Our final chapter is devoted to exploring further links between topological algebra and continuous lattice and domain theory. This theme has already played an important role: the Fundamental Theorem of Compact Semilattices (VI-3.4) is just one example. In this chapter, however, the methods of topological algebra occupy a more central role, while the methods of continuous lattices are somewhat less prominent.

Section VII-1 is devoted to somewhat technical results about certain non-Housdorff topological semilattices; they are included primarily to facilitate the proof of later results concerning separate continuity of semilattice and lattice operations implying joint continuity. Section VII-2 makes various observations about topological lattices and their topologies, with a particular focus on completely distributive lattices.

Section VII-3 introduces the class of continuous lattices for which the Lawson topology is equal to the interval topology: the hypercontinuous lattices. The distributive ones are paired with the quasicontinuous domains via the spectral theory of Chapter V. Thus several earlier themes are nicely rounded out.

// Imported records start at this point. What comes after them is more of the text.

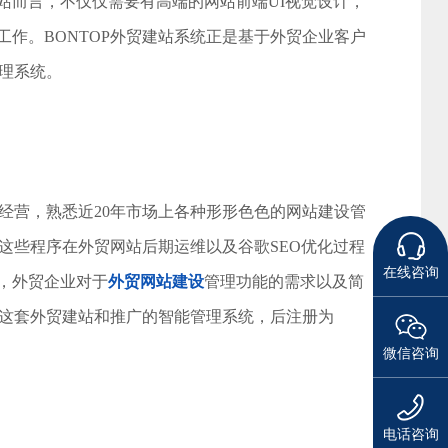
站而言，不仅仅需要有高端的网站前端UI视觉设计，
作。BONTOP外贸建站系统正是基于外贸企业客户
理系统。
维经营，熟悉近20年市场上各种形形色色的网站建设管
这些程序在外贸网站后期运维以及谷歌SEO优化过程
在线咨询
，外贸企业对于
外贸网站建设
管理功能的需求以及简
发了这套外贸建站和推广的智能管理系统，后注册为
微信咨询
电话咨询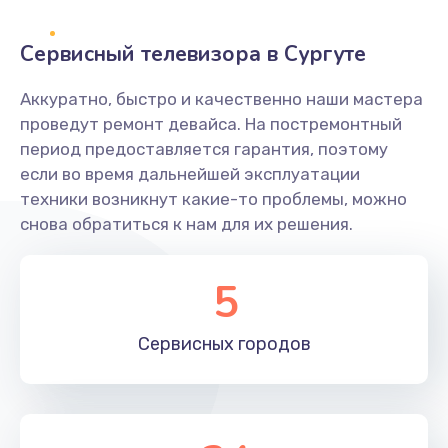
2400 руб.
Заказать
Сервисный телевизора в Сургуте
Ремонт системной платы
Аккуратно, быстро и качественно наши мастера
проведут ремонт девайса. На постремонтный
1600 руб.
период предоставляется гарантия, поэтому
Заказать
если во время дальнейшей эксплуатации
техники возникнут какие-то проблемы, можно
Снятие системных ошибок/программный ремонт
снова обратиться к нам для их решения.
1400 руб.
Заказать
5
Ремонт разъема SIM-карты
Сервисных
городов
880 руб.
Заказать
Модернизация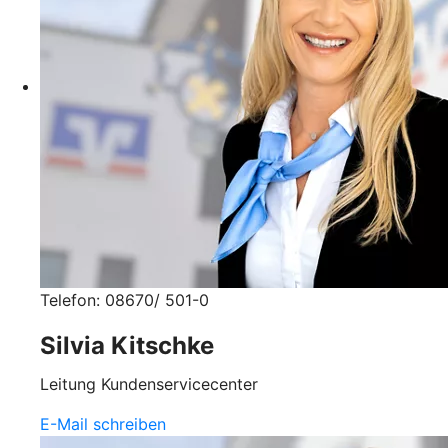
Telefon: 08670/ 501-0
Silvia Kitschke
Leitung Kundenservicecenter
E-Mail schreiben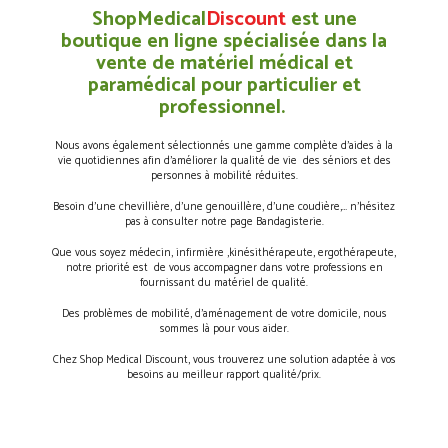
ShopMedical
Discount
est une
boutique en ligne spécialisée dans la
vente de matériel médical et
paramédical pour particulier et
professionnel.
Nous avons également sélectionnés une gamme complète d’aides à la
vie quotidiennes afin d’améliorer la qualité de vie des séniors et des
personnes à mobilité réduites.
Besoin d’une chevillière, d’une genouillère, d’une coudière,… n’hésitez
pas à consulter notre page Bandagisterie.
Que vous soyez médecin, infirmière ,kinésithérapeute, ergothérapeute,
notre priorité est de vous accompagner dans votre professions en
fournissant du matériel de qualité.
Des problèmes de mobilité, d’aménagement de votre domicile, nous
sommes là pour vous aider.
Chez Shop Medical Discount, vous trouverez une solution adaptée à vos
besoins au meilleur rapport qualité/prix.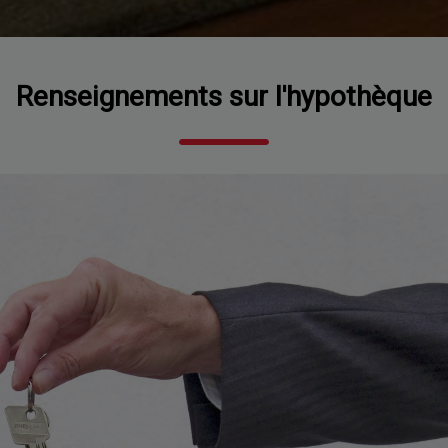
Renseignements sur l'hypothèque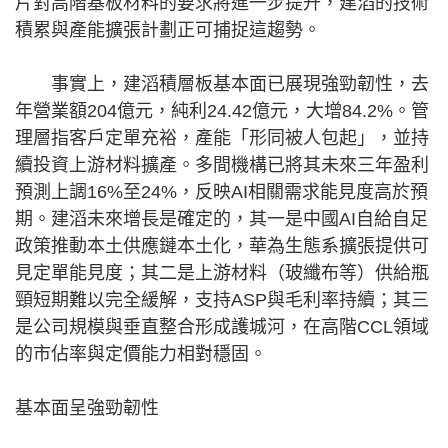
片對高階基板材料的要求將進一步提升，建滔的技術
積累與產能擴張計劃正可捕捉這趨勢。
事實上，建滔積層板基本面已展現強勁韌性，去
年營業額204億元，純利24.42億元，大增84.2%。管
理層指客戶定單充裕，產能「形同被人包起」，並持
續投資上游材料擴產。多間機構已將其未來三年盈利
預測上調16%至24%，反映AI相關需求能見度高於預
期。建滔未來增長是確定的，其一是中國AI自給自足
政策推動本土供應鏈本土化，華為生態系擴張提供可
見定單能見度；其二是上游材料（玻纖布等）供給瓶
頸短期難以完全緩解，支持ASP與毛利率持續；其三
是公司規模與垂直整合形成護城河，在高階CCL領域
的市佔率與定價能力相對穩固。
基本面呈強勁韌性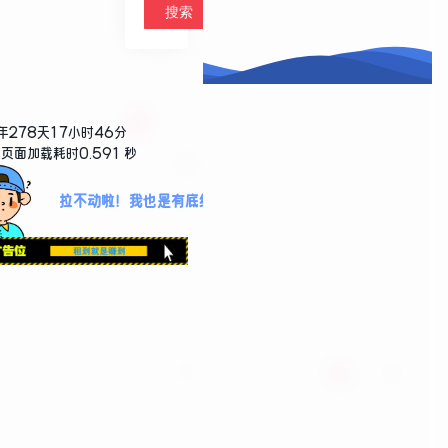
年278天17小时46分
页面加载耗时0.591 秒
拉不动啦！我也是有底线哒~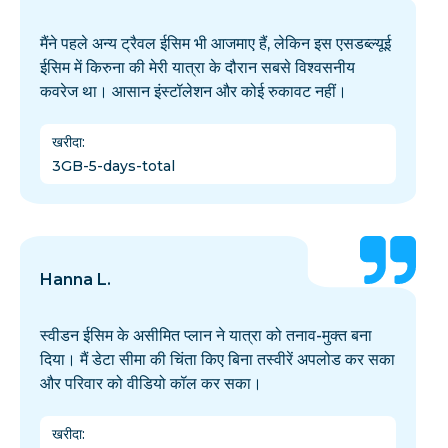
मैंने पहले अन्य ट्रैवल ईसिम भी आजमाए हैं, लेकिन इस एसडब्ल्यूई
ईसिम में किरुना की मेरी यात्रा के दौरान सबसे विश्वसनीय
कवरेज था। आसान इंस्टॉलेशन और कोई रुकावट नहीं।
खरीदा
:
3GB-5-days-total
Hanna L.
स्वीडन ईसिम के असीमित प्लान ने यात्रा को तनाव-मुक्त बना
दिया। मैं डेटा सीमा की चिंता किए बिना तस्वीरें अपलोड कर सका
और परिवार को वीडियो कॉल कर सका।
खरीदा
: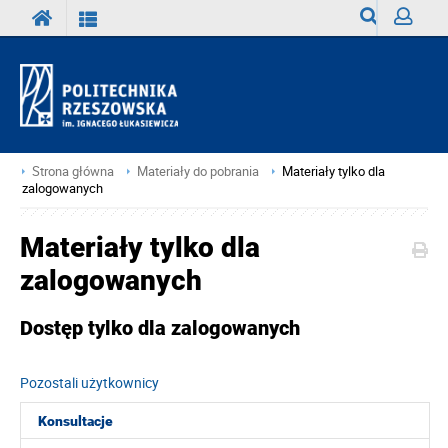
Wyszukiwark
Zaloguj
Strona główna
Materiały do pobrania
Materiały tylko dla
zalogowanych
Materiały tylko dla
zalogowanych
Dostęp tylko dla zalogowanych
Pozostali użytkownicy
Konsultacje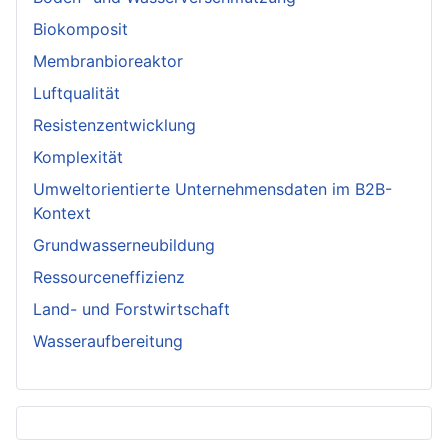
Biokomposit
Membranbioreaktor
Luftqualität
Resistenzentwicklung
Komplexität
Umweltorientierte Unternehmensdaten im B2B-
Kontext
Grundwasserneubildung
Ressourceneffizienz
Land- und Forstwirtschaft
Wasseraufbereitung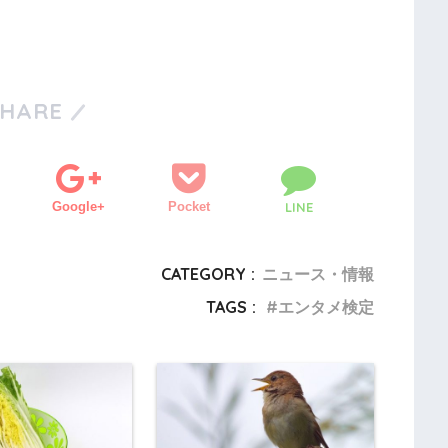
SHARE
Google+
Pocket
LINE
CATEGORY :
ニュース・情報
TAGS :
エンタメ検定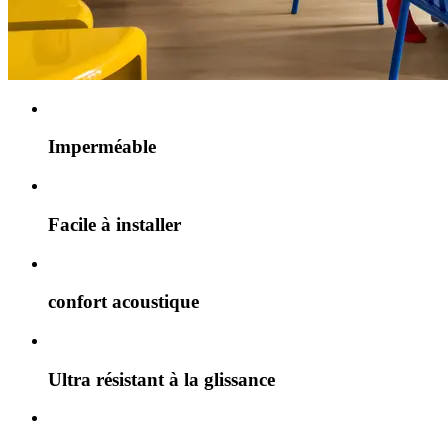
Imperméable
Facile à installer
confort acoustique
Ultra résistant à la glissance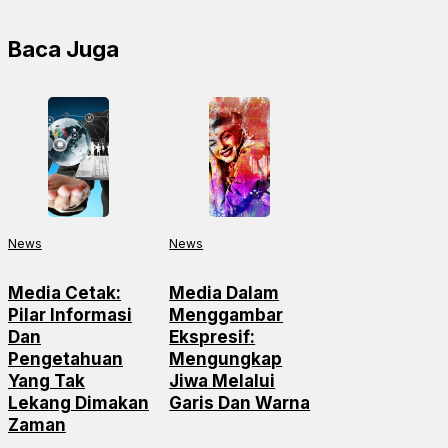
Share
Baca Juga
News
News
Media Cetak:
Media Dalam
Pilar Informasi
Menggambar
Dan
Ekspresif:
Pengetahuan
Mengungkap
Yang Tak
Jiwa Melalui
Lekang Dimakan
Garis Dan Warna
Zaman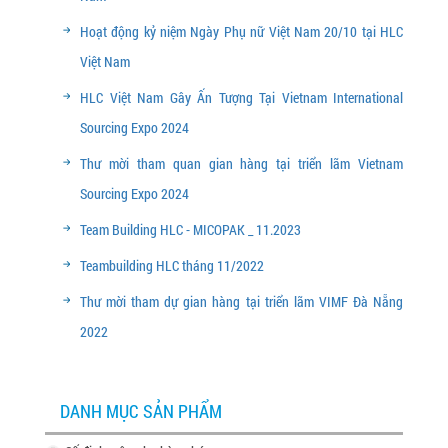
Hoạt động kỷ niệm Ngày Phụ nữ Việt Nam 20/10 tại HLC
Việt Nam
HLC Việt Nam Gây Ấn Tượng Tại Vietnam International
Sourcing Expo 2024
Thư mời tham quan gian hàng tại triển lãm Vietnam
Sourcing Expo 2024
Team Building HLC - MICOPAK _ 11.2023
Teambuilding HLC tháng 11/2022
Thư mời tham dự gian hàng tại triển lãm VIMF Đà Nẵng
2022
DANH MỤC SẢN PHẨM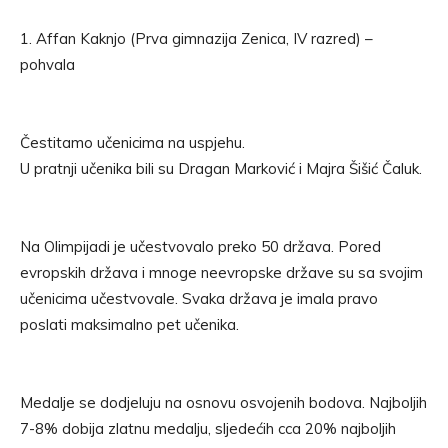
1. Affan Kaknjo (Prva gimnazija Zenica, IV razred) –
pohvala
Čestitamo učenicima na uspjehu.
U pratnji učenika bili su Dragan Marković i Majra Šišić Čaluk.
Na Olimpijadi je učestvovalo preko 50 država. Pored
evropskih država i mnoge neevropske države su sa svojim
učenicima učestvovale. Svaka država je imala pravo
poslati maksimalno pet učenika.
Medalje se dodjeluju na osnovu osvojenih bodova. Najboljih
7-8% dobija zlatnu medalju, sljedećih cca 20% najboljih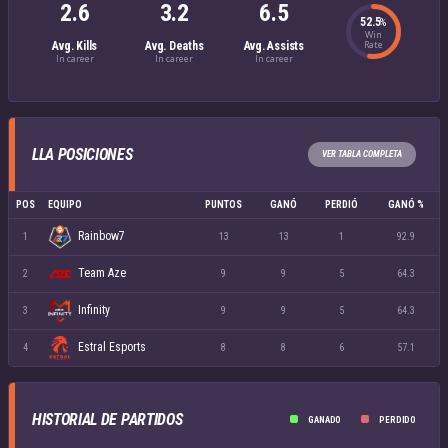
2.6
3.2
6.5
52.5
%
Win
Rate
Avg. Kills
Avg. Deaths
Avg. Assists
In career
In career
In career
LLA POSICIONES
VER TABLA COMPLETA
POS
EQUIPO
PUNTOS
GANÓ
PERDIÓ
GANÓ %
Rainbow7
1
13
13
1
92.9
Team Aze
2
9
9
5
64.3
Infinity
3
9
9
5
64.3
Estral Esports
4
8
8
6
57.1
HISTORIAL DE PARTIDOS
GANADO
PERDIDO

Section VII-4 characterizes those meet continuous complete lattices which admit a compact semilattice topology as being exactly those lattices whose lattice of Scott open sets forms a continuous lattice; this augments II-1.14, which shows that the continuous lattices are exactly those complete lattices whose Scott open sets form a completely distributive lattice. The final part of Section VII-4 is devoted to a proof that a compact semitopological semilattice is in fact topological.